Es que acaba de partir una querida amiga virtual, de esas cuya ausencia termina pesando más que la de cualquier persona que viva en la casa de al lado a la nuestra y saludemos con una inclinación de cabeza. Nuestros contactos en las redes muchas veces son familia, de años de compartir día a día pareceres, alegrías, dolores y memes. Esta época nos acostumbró a eso y es por ello que terminamos queriendo tanto a personas con las que nunca nos hemos visto cara a cara pero que sentimos por demás de cercanas.
Gabi Capparelli era una de ellas.
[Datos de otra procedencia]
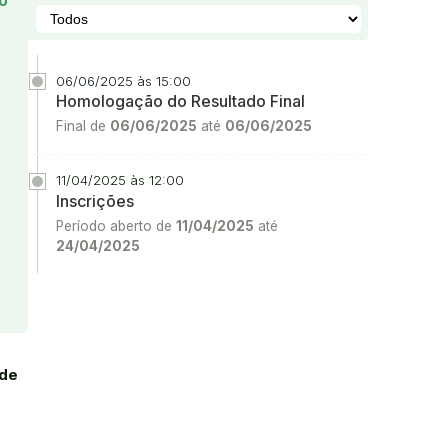
o
06/06/2025 às 15:00
Homologação do Resultado Final
Final de
06/06/2025
até
06/06/2025
11/04/2025 às 12:00
Inscrições
Período aberto de
11/04/2025
até
24/04/2025
 de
Y no solo por ser una persona con ciertas afinidades compatibles, sino por su forma respetuosa de manejarse. No ibas a ver que Gabi tuviese problemas con nadie, ella respetaba las ideas de todos y hacia respetar las suyas de manera implicita, sin tener que decirlo. Inspiraba eso, respeto y cariño, no había lugar para nada más.
No nos conocíamos, como adelanté, más allá de intercambios públicos y quizas alguna muy breve charlita por messenger para compartir algun datazo. Hace no demasiado tiempo habia dado rienda suelta a sus ganas de comunicar por video y se puso a hacer varios en TikTok con temas que la apasionaban y que son por demás de apasionantes. Siempre con su calidez habitual.
No tengo demasiados detalles sobre su enfermedad, pero sé que fue muy dolorosa y la hizo sufrir demasiado. Apenas nos enteramos por sus ausencias prolongadas de las redes y algún que otro comunicado a su estilo, y su discreción y reserva para no explotar nada de lo que le estuviese pasando, de ninguna manera morbosa.
Te vamos a extrañar mucho, Gaby, como agnóstico que soy no tengo idea de lo que te depare ese viaje, pero deseo con el alma, que sea lo mejor,
Gracias por leer estas líneas, hayan conocido a esta gran mujer o no, todos merecemos a alguien así en nuestras vidas.
Abrazo enorme a todos y cuidense y cuiden a quienes más amen. Es una orden.